Kamel Rezig interdit la vente aux enchères dans les marchés des fruits et légumes
Le ministre du Commerce, Kamel Rezig a annoncé, dimanche, l’interdiction de la vente aux enchères dans les marchés des fruits et légumes, dans le cadre des mesures visant à organiser le marché et à “moraliser l’activité commerciale”.
Invité d’une émission de la Radio nationale, M. Rezig a souligné qu'”une grande désorganisation règne au niveau des marchés des fruits et légumes, en raison du nombre important d’opérateurs activant sans registre de commerce ou carte d’agriculteur, voire sans facturation”, ajoutant que “ce qui est encore plus grave, c’est le recours à la vente aux enchères”.
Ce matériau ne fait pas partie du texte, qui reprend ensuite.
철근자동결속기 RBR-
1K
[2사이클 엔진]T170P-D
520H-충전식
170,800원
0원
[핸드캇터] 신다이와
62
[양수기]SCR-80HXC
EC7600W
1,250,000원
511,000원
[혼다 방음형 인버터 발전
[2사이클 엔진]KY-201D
“J’ai donné des instructions pour l’interdiction de la vente aux enchères et l’obligation d’afficher les prix, sinon nous serons contraints de fermer les marchés”, a-t-il prévenu.
Cette décision intervient dans le cadre d’une série de mesures visant à “moraliser l’activité commerciale” qui sera renforcée, après le mois de Ramadhan, par d’autres mesures consistant à suivre la traçabilité des marchandises dans les circuits de distribution.
“Il est vrai que nous avons été retardés par la pandémie, mais après le Ramadhan, le dossier de moralisation des marchés sera rouvert et seules les personnes remplissant les conditions légales auront accès au marché”, a soutenu M. Rezig.
A une question sur la stabilité de l’approvisionnement pendant le mois sacré, le ministre a rassuré quant à la disponibilité des marchandises nécessaires en quantités suffisantes et à des “prix raisonnables”, soulignant que les marchés de gros demeureront ouverts, en application de l’instruction du ministère du Commerce, et ce pendant tout le mois de Ramadhan, afin de garantir un approvisionnement régulier.
Le ministère du Commerce suit l’évolution des prix de 51 produits de large consommation à travers les marchés des 48 wilayas, a-t-il fait savoir, ajoutant que le constat fait sur le terrain révèle une stabilité des prix en ces premiers jours du mois sacré par rapport aux années précédentes, à l’exception de trois légumes (courgettes, tomates et carottes) qui ont connu une hausse relative due à une forte demande et de certains produits impactés par le recul du taux de change du Dinar.